A trashy Lifetime movie that somehow ended up on Netflix instead, Hypnotic is an insultingly bland psychological thriller with none of the thrills, and laughably little of the psychology.

Despite the creepy potential suggested by its hypnosis angle, much of it is wasted on a cliché-ridden script that continuously makes very little sense, performed by actors who despite being good in other things – lead Kate Siegel, for one, has had plenty of success in Mike Flanagan’s Haunting anthology series – are just as sleepy as their entranced characters. It also features one of the year’s most laughably lame villains, a hypnotherapist who is (for no real reason) so unsubtle in his evilness that he actually has his own Bond villain lair, and even his own henchperson as though this movie really needed an equivalent to classic 007 foe Jaws.
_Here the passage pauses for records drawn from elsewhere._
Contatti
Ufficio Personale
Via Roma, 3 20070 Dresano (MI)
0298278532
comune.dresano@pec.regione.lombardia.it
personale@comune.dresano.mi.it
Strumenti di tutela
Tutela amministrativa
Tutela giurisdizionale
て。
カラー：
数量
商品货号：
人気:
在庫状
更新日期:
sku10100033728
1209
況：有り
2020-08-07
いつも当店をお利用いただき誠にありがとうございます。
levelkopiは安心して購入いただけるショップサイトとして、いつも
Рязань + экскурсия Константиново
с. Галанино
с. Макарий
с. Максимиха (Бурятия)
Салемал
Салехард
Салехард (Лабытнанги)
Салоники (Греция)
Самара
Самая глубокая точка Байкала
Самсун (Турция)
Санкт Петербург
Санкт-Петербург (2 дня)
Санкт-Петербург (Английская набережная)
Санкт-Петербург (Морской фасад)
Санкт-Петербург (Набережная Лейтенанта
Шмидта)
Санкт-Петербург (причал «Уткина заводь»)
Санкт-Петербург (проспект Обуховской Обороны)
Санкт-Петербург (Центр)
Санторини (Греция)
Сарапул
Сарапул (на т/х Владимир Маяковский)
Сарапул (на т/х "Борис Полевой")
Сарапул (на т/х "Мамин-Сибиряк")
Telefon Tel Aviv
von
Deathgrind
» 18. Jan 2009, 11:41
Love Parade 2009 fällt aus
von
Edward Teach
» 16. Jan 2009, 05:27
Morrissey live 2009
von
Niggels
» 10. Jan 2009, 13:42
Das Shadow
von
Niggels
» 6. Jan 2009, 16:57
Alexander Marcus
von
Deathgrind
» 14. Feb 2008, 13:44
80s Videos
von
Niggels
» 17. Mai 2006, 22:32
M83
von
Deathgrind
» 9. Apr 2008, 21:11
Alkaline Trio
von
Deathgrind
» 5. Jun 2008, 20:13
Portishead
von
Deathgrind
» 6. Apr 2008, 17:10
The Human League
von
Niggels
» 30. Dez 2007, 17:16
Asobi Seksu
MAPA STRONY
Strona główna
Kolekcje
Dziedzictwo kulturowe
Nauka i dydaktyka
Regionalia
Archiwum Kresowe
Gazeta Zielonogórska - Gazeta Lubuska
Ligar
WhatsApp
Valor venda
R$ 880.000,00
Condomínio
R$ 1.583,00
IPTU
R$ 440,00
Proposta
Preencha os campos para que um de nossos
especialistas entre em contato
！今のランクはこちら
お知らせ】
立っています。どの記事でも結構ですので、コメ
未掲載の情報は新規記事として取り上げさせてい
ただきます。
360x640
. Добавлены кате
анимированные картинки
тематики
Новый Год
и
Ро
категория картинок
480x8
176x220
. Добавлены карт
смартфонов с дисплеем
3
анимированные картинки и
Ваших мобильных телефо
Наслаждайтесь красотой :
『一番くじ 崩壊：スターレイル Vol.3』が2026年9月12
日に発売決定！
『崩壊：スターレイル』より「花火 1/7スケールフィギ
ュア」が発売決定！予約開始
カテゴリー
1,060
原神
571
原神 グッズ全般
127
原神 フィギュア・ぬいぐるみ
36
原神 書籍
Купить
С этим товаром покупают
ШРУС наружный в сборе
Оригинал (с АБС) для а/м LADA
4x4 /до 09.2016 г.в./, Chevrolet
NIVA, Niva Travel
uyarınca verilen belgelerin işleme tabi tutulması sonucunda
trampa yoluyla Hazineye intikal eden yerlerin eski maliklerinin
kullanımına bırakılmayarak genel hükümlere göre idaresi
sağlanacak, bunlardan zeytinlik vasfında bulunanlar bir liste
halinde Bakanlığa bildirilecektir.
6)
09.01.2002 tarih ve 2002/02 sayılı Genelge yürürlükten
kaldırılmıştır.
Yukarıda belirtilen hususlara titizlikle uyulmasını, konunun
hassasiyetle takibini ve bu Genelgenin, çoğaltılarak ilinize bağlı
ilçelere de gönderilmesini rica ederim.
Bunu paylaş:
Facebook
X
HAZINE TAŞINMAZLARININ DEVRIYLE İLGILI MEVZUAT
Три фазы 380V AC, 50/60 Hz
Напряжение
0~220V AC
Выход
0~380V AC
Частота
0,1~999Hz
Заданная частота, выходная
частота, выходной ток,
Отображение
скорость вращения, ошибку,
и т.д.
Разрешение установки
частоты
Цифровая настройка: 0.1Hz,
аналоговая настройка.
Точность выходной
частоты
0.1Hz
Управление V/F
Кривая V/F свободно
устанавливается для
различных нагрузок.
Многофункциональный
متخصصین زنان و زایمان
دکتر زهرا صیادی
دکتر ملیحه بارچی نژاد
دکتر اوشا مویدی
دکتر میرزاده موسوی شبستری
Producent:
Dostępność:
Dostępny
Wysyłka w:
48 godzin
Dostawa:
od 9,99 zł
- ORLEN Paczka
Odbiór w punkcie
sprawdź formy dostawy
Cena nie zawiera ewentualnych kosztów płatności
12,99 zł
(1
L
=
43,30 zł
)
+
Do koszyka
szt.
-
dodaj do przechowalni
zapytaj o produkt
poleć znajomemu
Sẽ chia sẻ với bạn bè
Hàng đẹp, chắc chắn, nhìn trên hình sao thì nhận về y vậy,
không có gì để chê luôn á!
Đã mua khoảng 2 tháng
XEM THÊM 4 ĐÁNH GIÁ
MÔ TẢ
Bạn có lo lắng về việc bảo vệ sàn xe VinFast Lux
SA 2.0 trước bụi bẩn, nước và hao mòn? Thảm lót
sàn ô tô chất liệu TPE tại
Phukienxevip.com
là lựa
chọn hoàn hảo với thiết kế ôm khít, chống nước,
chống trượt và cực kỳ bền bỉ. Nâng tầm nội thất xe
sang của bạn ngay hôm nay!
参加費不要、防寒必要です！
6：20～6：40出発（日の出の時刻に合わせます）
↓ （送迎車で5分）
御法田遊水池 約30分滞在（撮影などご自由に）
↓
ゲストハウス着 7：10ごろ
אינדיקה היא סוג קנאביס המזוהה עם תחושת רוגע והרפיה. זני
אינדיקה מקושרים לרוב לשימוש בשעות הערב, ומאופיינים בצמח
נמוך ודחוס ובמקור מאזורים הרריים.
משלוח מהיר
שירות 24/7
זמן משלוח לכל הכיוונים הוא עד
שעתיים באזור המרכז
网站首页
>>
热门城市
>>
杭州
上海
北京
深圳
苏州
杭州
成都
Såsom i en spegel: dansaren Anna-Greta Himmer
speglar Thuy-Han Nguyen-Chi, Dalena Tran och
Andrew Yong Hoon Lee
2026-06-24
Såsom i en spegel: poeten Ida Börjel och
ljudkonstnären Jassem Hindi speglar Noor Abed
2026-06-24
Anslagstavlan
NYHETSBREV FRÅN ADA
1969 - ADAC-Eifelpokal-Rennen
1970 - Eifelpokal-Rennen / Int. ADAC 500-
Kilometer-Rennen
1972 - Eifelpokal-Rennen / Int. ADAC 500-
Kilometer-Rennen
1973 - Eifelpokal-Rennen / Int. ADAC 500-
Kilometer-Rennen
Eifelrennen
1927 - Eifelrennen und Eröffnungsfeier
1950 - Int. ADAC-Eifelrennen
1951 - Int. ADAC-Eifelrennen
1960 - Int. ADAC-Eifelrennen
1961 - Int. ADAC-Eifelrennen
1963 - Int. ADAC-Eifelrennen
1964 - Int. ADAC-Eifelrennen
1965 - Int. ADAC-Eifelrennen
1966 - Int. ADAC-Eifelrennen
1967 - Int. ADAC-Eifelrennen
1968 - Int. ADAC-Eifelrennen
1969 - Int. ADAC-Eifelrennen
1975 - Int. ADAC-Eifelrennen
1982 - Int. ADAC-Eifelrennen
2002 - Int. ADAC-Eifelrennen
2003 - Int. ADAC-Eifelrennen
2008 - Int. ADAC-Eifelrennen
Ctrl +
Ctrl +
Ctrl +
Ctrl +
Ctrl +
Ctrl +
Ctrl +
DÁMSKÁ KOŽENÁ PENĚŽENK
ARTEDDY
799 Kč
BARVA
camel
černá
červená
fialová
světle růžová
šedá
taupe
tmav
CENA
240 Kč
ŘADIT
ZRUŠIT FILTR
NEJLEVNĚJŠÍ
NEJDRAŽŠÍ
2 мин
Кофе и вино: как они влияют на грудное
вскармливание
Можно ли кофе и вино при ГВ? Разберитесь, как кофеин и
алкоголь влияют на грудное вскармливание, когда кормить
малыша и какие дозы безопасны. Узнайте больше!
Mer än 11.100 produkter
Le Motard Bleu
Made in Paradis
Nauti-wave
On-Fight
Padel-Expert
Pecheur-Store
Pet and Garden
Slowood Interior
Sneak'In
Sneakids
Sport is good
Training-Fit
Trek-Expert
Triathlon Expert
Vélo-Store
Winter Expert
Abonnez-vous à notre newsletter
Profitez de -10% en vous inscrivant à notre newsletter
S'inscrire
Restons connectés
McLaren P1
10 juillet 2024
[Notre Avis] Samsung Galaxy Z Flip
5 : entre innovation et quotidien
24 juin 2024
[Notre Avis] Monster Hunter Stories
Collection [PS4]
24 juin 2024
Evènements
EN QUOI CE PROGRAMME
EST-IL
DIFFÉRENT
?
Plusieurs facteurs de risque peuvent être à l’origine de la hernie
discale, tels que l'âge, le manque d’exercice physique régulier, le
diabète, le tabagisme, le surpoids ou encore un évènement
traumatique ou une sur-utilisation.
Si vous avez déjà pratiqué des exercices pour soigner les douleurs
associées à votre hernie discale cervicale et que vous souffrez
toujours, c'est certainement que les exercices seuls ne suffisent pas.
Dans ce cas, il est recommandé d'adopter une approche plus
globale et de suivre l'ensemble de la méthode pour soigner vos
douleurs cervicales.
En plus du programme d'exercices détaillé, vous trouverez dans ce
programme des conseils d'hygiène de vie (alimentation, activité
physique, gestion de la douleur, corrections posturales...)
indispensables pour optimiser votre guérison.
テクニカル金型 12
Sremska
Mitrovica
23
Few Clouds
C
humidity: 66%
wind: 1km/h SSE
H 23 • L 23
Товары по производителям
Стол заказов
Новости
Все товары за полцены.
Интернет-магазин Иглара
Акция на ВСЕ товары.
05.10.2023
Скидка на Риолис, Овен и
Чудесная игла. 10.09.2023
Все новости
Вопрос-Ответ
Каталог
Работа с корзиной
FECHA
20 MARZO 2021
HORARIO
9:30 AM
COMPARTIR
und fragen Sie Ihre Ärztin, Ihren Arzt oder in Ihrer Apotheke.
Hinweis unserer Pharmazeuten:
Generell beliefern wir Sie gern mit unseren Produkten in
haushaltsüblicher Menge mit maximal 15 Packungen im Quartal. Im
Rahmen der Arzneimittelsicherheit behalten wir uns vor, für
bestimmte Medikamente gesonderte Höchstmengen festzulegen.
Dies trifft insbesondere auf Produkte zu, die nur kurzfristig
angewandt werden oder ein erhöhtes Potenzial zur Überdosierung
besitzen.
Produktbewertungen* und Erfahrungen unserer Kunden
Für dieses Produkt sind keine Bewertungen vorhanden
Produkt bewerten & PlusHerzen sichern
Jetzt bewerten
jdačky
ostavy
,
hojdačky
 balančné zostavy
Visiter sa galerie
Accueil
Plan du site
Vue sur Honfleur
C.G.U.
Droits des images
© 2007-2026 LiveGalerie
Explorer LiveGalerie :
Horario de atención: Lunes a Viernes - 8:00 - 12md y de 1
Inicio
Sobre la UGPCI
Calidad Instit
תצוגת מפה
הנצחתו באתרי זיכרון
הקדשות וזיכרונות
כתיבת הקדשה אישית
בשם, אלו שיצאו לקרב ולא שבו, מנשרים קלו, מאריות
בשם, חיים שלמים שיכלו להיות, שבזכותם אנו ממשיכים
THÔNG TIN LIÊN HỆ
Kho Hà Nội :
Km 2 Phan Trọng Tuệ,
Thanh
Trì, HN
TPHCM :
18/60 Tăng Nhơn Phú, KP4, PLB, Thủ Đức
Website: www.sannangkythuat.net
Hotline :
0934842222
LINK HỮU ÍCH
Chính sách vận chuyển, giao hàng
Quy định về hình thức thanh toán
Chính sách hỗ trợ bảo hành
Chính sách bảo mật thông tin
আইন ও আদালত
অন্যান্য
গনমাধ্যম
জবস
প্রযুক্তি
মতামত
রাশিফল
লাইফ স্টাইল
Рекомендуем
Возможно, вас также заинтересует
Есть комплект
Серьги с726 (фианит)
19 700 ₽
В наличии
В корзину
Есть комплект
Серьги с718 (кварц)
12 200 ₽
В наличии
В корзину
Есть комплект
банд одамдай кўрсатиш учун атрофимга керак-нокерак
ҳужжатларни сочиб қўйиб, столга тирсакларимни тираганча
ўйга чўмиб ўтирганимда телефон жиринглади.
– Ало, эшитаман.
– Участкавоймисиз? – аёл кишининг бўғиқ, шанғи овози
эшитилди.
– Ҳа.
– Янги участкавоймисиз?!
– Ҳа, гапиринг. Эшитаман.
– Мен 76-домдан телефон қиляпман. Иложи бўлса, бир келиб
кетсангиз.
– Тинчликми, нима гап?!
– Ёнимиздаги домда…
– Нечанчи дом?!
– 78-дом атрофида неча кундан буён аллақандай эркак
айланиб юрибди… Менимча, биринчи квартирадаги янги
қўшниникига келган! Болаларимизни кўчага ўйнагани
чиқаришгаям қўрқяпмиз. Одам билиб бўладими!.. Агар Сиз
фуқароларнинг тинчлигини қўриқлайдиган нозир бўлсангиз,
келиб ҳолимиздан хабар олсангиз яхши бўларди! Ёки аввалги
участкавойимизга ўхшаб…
Luckily, it runs at a fairly quick 90 minutes, but despite that reasonably short running time, you’ll still be feeling very sleepy…

Hypnotic is now available to stream on Netflix.

 

7 – HE’S ALL THAT

Even in a year that was surprisingly light on remakes, one still managed to stand out not just for how bad it was, but also for how completely and utterly pointless it was.

On paper, a gender-swapped remake of the 90s teen hit She’s All That doesn’t seem so bad, but in practise it’s shallow-minded, deeply cynical and shamelessly pandering to the Gen-Z crowd – evident from the hiring of TikTok celebrity Addison Rae as its vapid lead character – instead of adding anything new to the classic Pygmalion plot of the original. Moments lifted directly from that film fall utterly flat because this version lacks charm, credible chemistry between its two leads, and exceptionally bland direction from Mark Waters (who, for someone who directed the highly influential teen flick Mean Girls, deserves much better than this material), none of which can match the much more earnest efforts of the original’s Rachael Leigh Cook, who shows up here in a supporting role written only to be a knowing wink to a bored audience.

It is a movie that exists only to capitalise on the popularity of the original, which as a remake only flaunts its pointlessness even more…

He’s All That is now available to stream on Netflix.

 

6 – THUNDER FORCE

By this point, it should be general knowledge that whenever Melissa McCarthy decides to make a movie with real-life hubby Ben Falcone, it’s almost always going to be terrible. Unfortunately, it seems as though she keeps missing the hint, and now we’ve gotten another mind-numbingly awful “comedy” to remind us all that she really is at her worst when working with, of all people, her own husband.

Both McCarthy and Octavia Spencer star as two superpowered best friends in a superhero send-up that is deeply cynical instead of ever being funny, only existing to capitalise on the genre’s popularity and doing absolutely nothing with its satirical edge. It reduces actors like McCarthy, who when free of Falcone’s creative grasp has it within her to be genuinely great, and Jason Bateman in a one-joke part to painful scenes of eating raw chicken for yucks, leaving proper Oscar-winners like Spencer and Melissa Leo to just look on more annoyed than truly invested in this DOA material.

Watching this movie was not only aggravating but significantly depressing, because Melissa McCarthy is a highly talented performer who appears to be stuck in this creatively abusive relationship with her husband (though I’m sure their actual marriage is perfectly fine), which is preventing her from being the national treasure she ought to be by now. Unfortunately, movies like Thunder Force are there to keep her down, which is truly tragic and far from (super)heroic…

Thunder Force is now available to stream on Netflix.